Angkor Archaeological Park: Day 3

The last day of my park pass. The plan was to go see the floating village and then go to Angkor Wat for sunset. The floating village was quite far outside Siem Reap, maybe 20 minutes in the tuk tuk. It was a small village on a lake, but the water level was really low and it was really dirty, garbage everywhere dirty. The horde of tourists packed onto boats to go see the floating market down the river. From what I saw there wasn’t much to see just a big dirty shallow lake.


We still had a lot of time to kill before sunset and Na said he was going to bring me to see something else on the way. We took a surprise detour at Wat Thmei.

Wat Thmei is a Buddhist temple. During the reign of the Khmer Rouge however, it was used as a prison. The Khmer banned all religion and all the monks were forced to leave the order. Next to the Wat is a small shrine, enclosed are skulls and bones they found in the area after the reign of terror ended. It was horrifying to look at a glass case full of skulls, many of them still had teeth.

My tuk tuk driver told me he lost both of his grandparents to the Khmer Rouge. I have a specific memory of a political cartoon depicting Pol Pot standing on a mountain of skulls. Then, it was just facts I had to learn, but seeing it with my own eyes made it a real event.

It is hard to think that life happened before your own lifetime, because to everyone their world is centered around themselves and they know nothing else, no before and no after. This was a kind of jolting reality that life and death happened for millions of years before me and it will happen for millions of years after and I will have had no part in any of it. I was trying to guess how old the driver is if he lost his grandparents during that time, 75 to 79 so he is probably around my parents age, meaning that my parents have lived through at least four different genocides throughout the world, and I myself have lived through three that I know of and an ongoing one. The things in history books are very real. Somehow though, it seems we are still not able to learn from the mistakes of the past.

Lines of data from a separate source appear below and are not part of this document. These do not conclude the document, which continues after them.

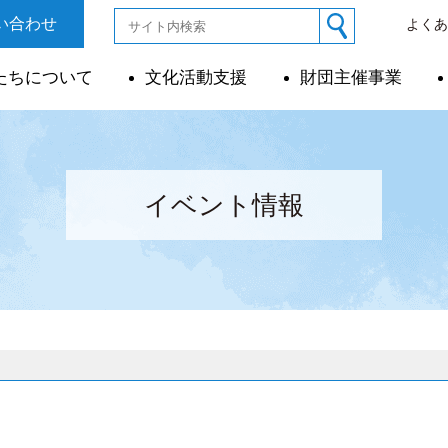
い合わせ
よく
たちについて
文化活動支援
財団主催事業
イベント情報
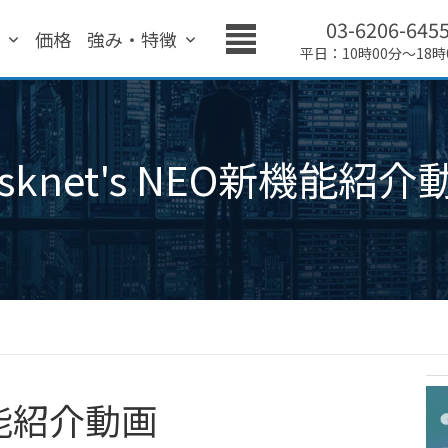
03-6206-645
績
価格
強み・特徴
平日：10時00分～18時
esknet's NEO新機能紹介
新機能紹介動画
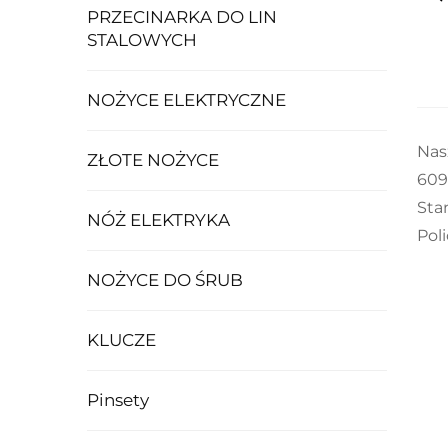
PRZECINARKA DO LIN
STALOWYCH
NOŻYCE ELEKTRYCZNE
Nas
ZŁOTE NOŻYCE
609
Sta
NÓŻ ELEKTRYKA
Pol
NOŻYCE DO ŚRUB
KLUCZE
Pinsety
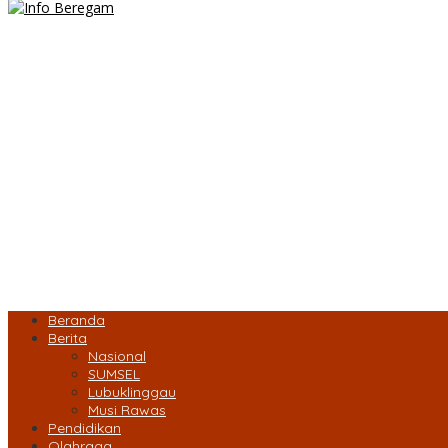
Beranda
Berita
Nasional
SUMSEL
Lubuklinggau
Musi Rawas
Pendidikan
Olahraga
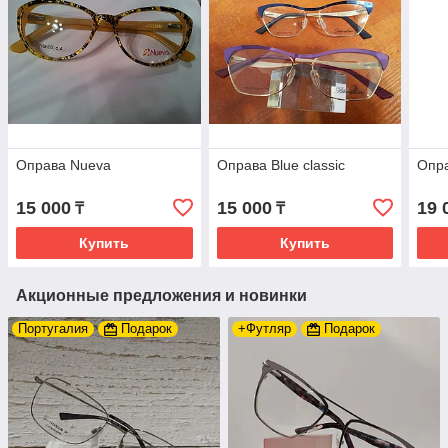
Оправа Nueva
Оправа Blue classic
Опр
15 000
15 000
19 
₸
₸
Купить
Купить
Акционные предложения и новинки
Португалия
Подарок
+Футляр
Подарок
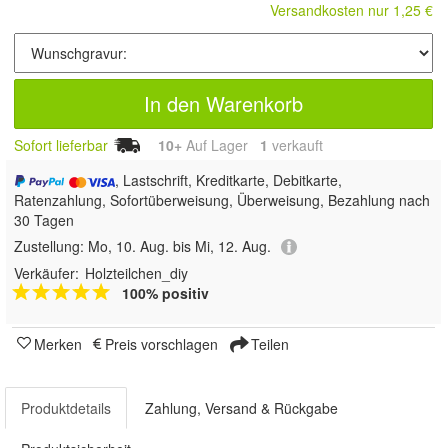
Versandkosten nur 1,25 €
In den Warenkorb
Sofort lieferbar
10+
Auf Lager
1
 verkauft
, Lastschrift, Kreditkarte, Debitkarte,
Ratenzahlung, Sofortüberweisung, Überweisung, Bezahlung nach
30 Tagen
Zustellung:
Mo, 10. Aug. bis Mi, 12. Aug.
Verkäufer:
Holzteilchen_diy
100% positiv
Merken
Preis vorschlagen
Teilen
Produktdetails
Zahlung, Versand & Rückgabe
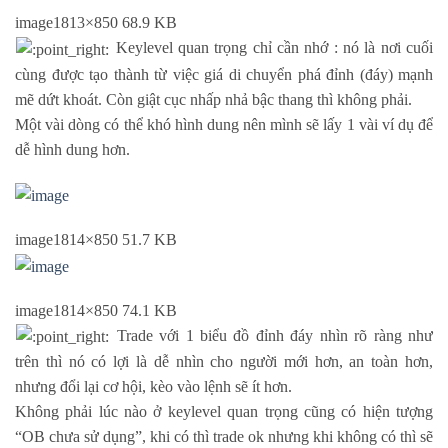
image
1813×850 68.9 KB
Keylevel quan trọng chỉ cần nhớ : nó là nơi cuối
cùng được tạo thành từ việc giá di chuyển phá đỉnh (đáy) mạnh
mẽ dứt khoát. Còn giật cục nhấp nhả bậc thang thì không phải.
Một vài dòng có thể khó hình dung nên mình sẽ lấy 1 vài ví dụ để
dễ hình dung hơn.
image
1814×850 51.7 KB
image
1814×850 74.1 KB
Trade với 1 biểu đồ đỉnh đáy nhìn rõ ràng như
trên thì nó có lợi là dễ nhìn cho người mới hơn, an toàn hơn,
nhưng đổi lại cơ hội, kèo vào lệnh sẽ ít hơn.
Không phải lúc nào ở keylevel quan trọng cũng có hiện tượng
“OB chưa sử dụng”, khi có thì trade ok nhưng khi không có thì sẽ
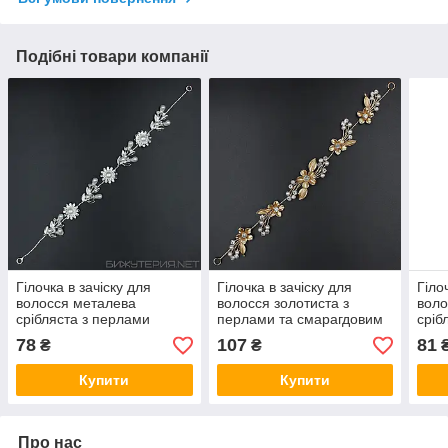
Подібні товари компанії
Гілочка в зачіску для
Гілочка в зачіску для
Гіло
волосся металева
волосся золотиста з
воло
срібляста з перлами
перлами та смарагдовим
сріб
ромашка пелюстки 28 см
камінням квіточки 28 см із
камі
78
107
81
₴
₴
із двома неведимками
двома неведимками
із д
Купити
Купити
Про нас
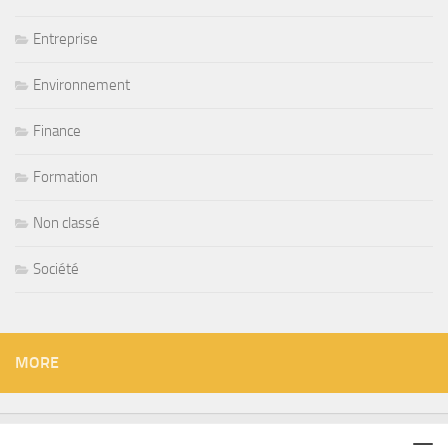
Entreprise
Environnement
Finance
Formation
Non classé
Société
MORE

Between the temple and the shrine of skulls there is a small museum dedicated to the monk Li Song (I hope I am remembering his name correctly) and his life and survival of the prison. The museum was all paintings, but I still had trouble stomaching it. Especially the depiction of Tibia Torture, where they would cut out a prisoners tibia bone slicing away at the skin with a hatchet then rub ash in the open wound.

I didn’t take any pictures here thinking out of respect to the driver, it would’ve been completely inappropriate. We took a moment, I didn’t know what to say to him I can’t imagine how emotional it is to see, and bring tourist after tourist there. Tourists who can’t fully appreciate the reality of what happened, like myself.

After, we headed into the park. It was still too early for the sunset so we drove past Angkor Wat to Phnom Bakheng a small hill with a pyramid ruin on top.


I am grateful that I had this once in a lifetime opportunity to see this amazing site.